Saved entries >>
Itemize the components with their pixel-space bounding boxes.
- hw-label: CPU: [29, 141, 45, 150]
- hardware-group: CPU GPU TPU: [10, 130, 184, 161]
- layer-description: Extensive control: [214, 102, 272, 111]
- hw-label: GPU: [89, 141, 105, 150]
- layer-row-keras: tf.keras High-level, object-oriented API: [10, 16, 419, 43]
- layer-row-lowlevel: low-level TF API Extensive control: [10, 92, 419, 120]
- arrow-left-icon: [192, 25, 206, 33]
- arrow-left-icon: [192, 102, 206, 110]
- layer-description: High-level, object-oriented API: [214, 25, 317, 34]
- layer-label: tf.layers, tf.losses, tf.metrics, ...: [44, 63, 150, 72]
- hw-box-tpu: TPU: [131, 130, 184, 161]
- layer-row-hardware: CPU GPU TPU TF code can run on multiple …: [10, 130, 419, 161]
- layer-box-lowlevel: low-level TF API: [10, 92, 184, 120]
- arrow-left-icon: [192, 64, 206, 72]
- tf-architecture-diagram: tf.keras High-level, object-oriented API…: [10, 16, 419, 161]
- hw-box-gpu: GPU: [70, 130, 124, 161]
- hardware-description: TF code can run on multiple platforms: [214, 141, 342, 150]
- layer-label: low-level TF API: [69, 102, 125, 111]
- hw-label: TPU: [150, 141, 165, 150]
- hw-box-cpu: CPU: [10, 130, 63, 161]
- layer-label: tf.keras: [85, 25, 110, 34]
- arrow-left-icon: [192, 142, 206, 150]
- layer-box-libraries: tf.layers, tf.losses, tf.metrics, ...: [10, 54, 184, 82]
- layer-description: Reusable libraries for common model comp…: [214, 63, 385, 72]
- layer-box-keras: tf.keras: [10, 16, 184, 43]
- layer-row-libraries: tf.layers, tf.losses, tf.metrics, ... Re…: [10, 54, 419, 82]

WORK TASK >>
Repeat the data exactly, with every line included.

EXERCISE OUTPUT >>
Itemize the components with their pixel-space bounding boxes.
- hw-label: CPU: [29, 141, 45, 150]
- hardware-group: CPU GPU TPU: [10, 130, 184, 161]
- layer-description: Extensive control: [214, 102, 272, 111]
- hw-label: GPU: [89, 141, 105, 150]
- layer-row-keras: tf.keras High-level, object-oriented API: [10, 16, 419, 43]
- layer-row-lowlevel: low-level TF API Extensive control: [10, 92, 419, 120]
- arrow-left-icon: [192, 25, 206, 33]
- arrow-left-icon: [192, 102, 206, 110]
- layer-description: High-level, object-oriented API: [214, 25, 317, 34]
- layer-label: tf.layers, tf.losses, tf.metrics, ...: [44, 63, 150, 72]
- hw-box-tpu: TPU: [131, 130, 184, 161]
- layer-row-hardware: CPU GPU TPU TF code can run on multiple …: [10, 130, 419, 161]
- layer-box-lowlevel: low-level TF API: [10, 92, 184, 120]
- arrow-left-icon: [192, 64, 206, 72]
- tf-architecture-diagram: tf.keras High-level, object-oriented API…: [10, 16, 419, 161]
- hw-box-gpu: GPU: [70, 130, 124, 161]
- hardware-description: TF code can run on multiple platforms: [214, 141, 342, 150]
- layer-label: low-level TF API: [69, 102, 125, 111]
- hw-label: TPU: [150, 141, 165, 150]
- hw-box-cpu: CPU: [10, 130, 63, 161]
- layer-label: tf.keras: [85, 25, 110, 34]
- arrow-left-icon: [192, 142, 206, 150]
- layer-box-libraries: tf.layers, tf.losses, tf.metrics, ...: [10, 54, 184, 82]
- layer-description: Reusable libraries for common model comp…: [214, 63, 385, 72]
- layer-box-keras: tf.keras: [10, 16, 184, 43]
- layer-row-libraries: tf.layers, tf.losses, tf.metrics, ... Re…: [10, 54, 419, 82]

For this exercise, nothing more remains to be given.